Los cementerios municipales canalizaron en efecto el nuevo sentido de “la fiesta” de difuntos. Lejos de la injerencia eclesiástica, a fines del siglo XIX tales días se transformaron en efímeros “lugares de recreo”, con sonidos mezclados de la misa, la “buena orquesta” y el rumor de transeúntes entre tumbas adornadas. Entre tanto, en 1871, el cementerio municipal -único lugar de inhumaciones de la aún capital de Chiapas desde 1868- tan solo pudo cerrar “simbólicamente” el portal, ya que carecía de barda perimetral y hasta los animales de pastoreo pasaban libremente67. Al año siguiente, mientras en la ciudad de México se celebraban las obsequias republicanas a Benito Juárez, en San Cristóbal volvía la queja contra panteoneros que envolvían mal y enterraban peor algunos cadáveres68. Para entonces, nuevas olas epidémicas obligaron a la rápida conducción y el velatorio de máximo tres horas en la capilla del cementerio, salvo casos excepcionales de traslado y entierro autorizados en fincas privadas alejadas de la ciudad69.

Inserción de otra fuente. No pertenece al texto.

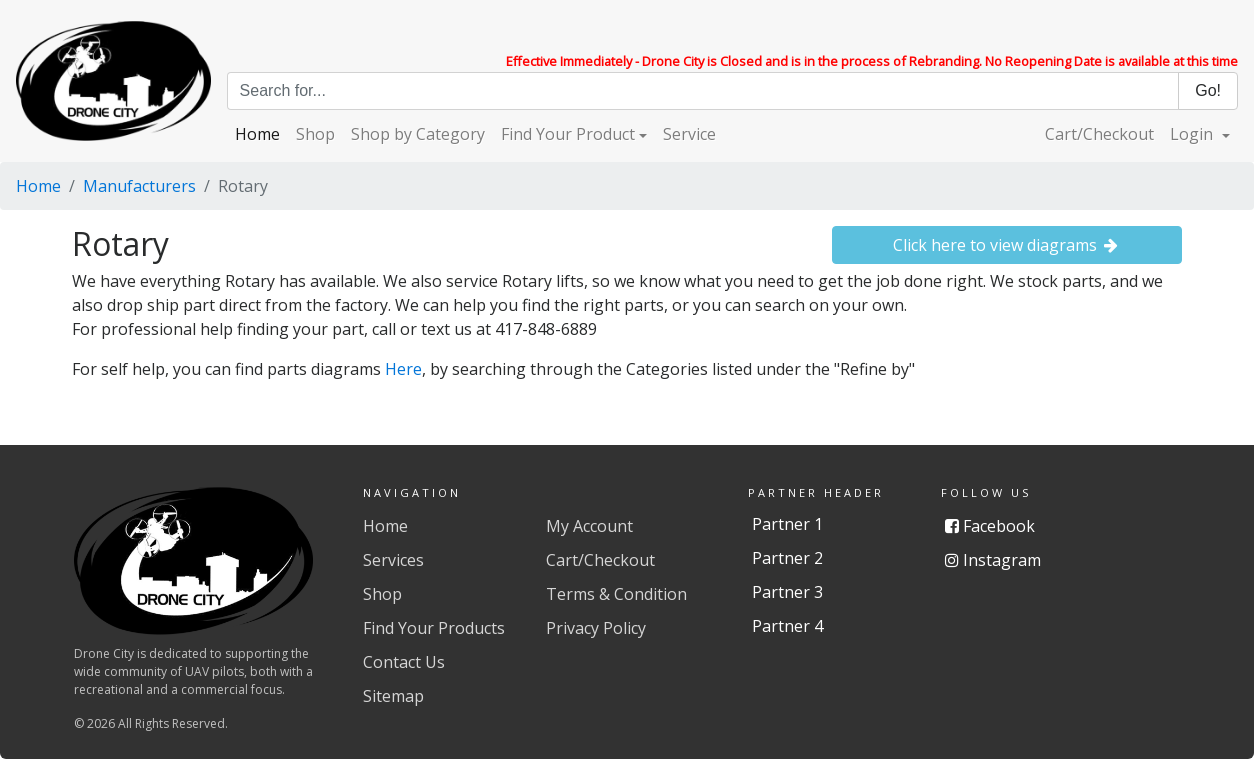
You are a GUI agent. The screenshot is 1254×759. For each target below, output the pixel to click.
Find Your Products (434, 628)
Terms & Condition (616, 594)
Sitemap (393, 696)
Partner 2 (787, 558)
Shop (315, 134)
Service (689, 134)
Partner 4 (787, 626)
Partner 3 (787, 592)
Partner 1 (787, 524)
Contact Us (404, 662)
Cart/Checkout (1099, 134)
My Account (589, 526)
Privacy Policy (596, 628)
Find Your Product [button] (568, 134)
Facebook (990, 526)
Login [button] (1193, 134)
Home (257, 134)
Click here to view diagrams (1007, 245)
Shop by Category (418, 134)
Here (403, 369)
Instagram (993, 560)
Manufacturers (139, 186)
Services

Con el cambio de siglo, la moda de exposiciones comerciales internacionales llevó al Gobierno mexicano a decretar el 1.o de noviembre como Día del Comercio, en “tendencia [con] los pueblos civilizados”70. Ecos de ese giro dado a la antigua festividad religiosa se percibieron en San Cristóbal en los días de muertos en 1905 y 1906, con la instalación de “garitas en el panteón” o puestos de vendimias autorizados principalmente a mujeres, a cambio del pago de entre 50 centavos y 4 pesos por “vara” solicitada para dichos puestos71.
Conclusiones
Este recuento de casi cuatro siglos en Chiapas -especialmente, su antigua capital- destaca el culto funerario como eficaz medio de persuasión en la creación de valores y relaciones de poder en épocas distintas. Así como el ceremonial mesoamericano fue utilizado desde el siglo XVI para afianzar el ritual litúrgico, a partir del siglo XIX este último sirvió en celebraciones de corte patriótico, que desde el siglo siguiente y hasta nuestros días aún tienen evidentes tintes comerciales y turísticos72.

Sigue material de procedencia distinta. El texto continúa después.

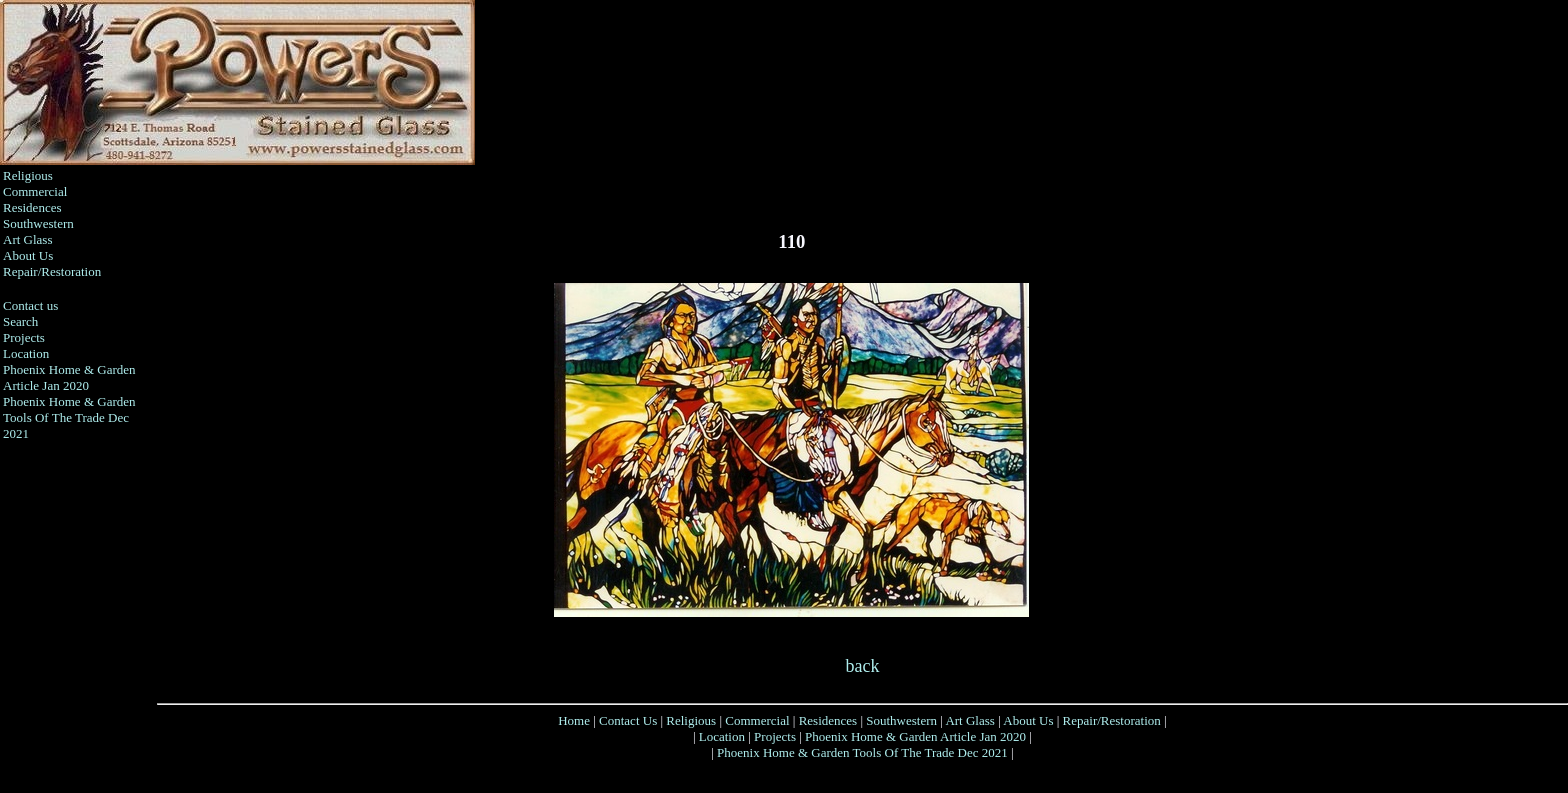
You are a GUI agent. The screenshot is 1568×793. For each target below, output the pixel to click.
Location (26, 353)
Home (574, 720)
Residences (32, 207)
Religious (28, 175)
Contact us (30, 305)
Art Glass (27, 239)
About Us (28, 255)
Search (20, 321)
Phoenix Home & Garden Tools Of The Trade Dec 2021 (69, 417)
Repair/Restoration (52, 271)
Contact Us (628, 720)
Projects (24, 337)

Las festividades chiapanecas de los siglos XVI-XIX muestran también muy tempranas y continuas paradojas entre fomento y vigilancia afrontadas por las autoridades. En el caso concreto de ceremonias y prácticas luctuosas, los altos grados de popularidad alcanzados retaron el control eclesiástico y a la vez fisuraron políticas de austeridad impulsadas por el reformismo borbónico. Durante el siglo XVIII, la represión fue notoria en velorios y cada vez más en la otrora solemne conmemoración de Todos Santos y Fieles Difuntos. Sin embargo, a pesar de reproches y amenazas, las poblaciones urbanas y rurales siguieron practicando ambos eventos, y además agregaron espontáneos sesgos, macabros y pícaros, prontamente captados por viajeros extranjeros del siglo XIX. De ahí derivaron peculiares visiones “mexicanas” o actitudes de sanación colectiva -y aun de indiferencia- ante la muerte, como también de la “más desenfrenada alegría de vivir”73. El auge de los grabados de calaveritas tuvo lugar en la década de 1920, mientras en la década siguiente el cardenismo consolidó el ambiente aún característico de la “fiesta”, que continúa exacerbada en el México de hoy.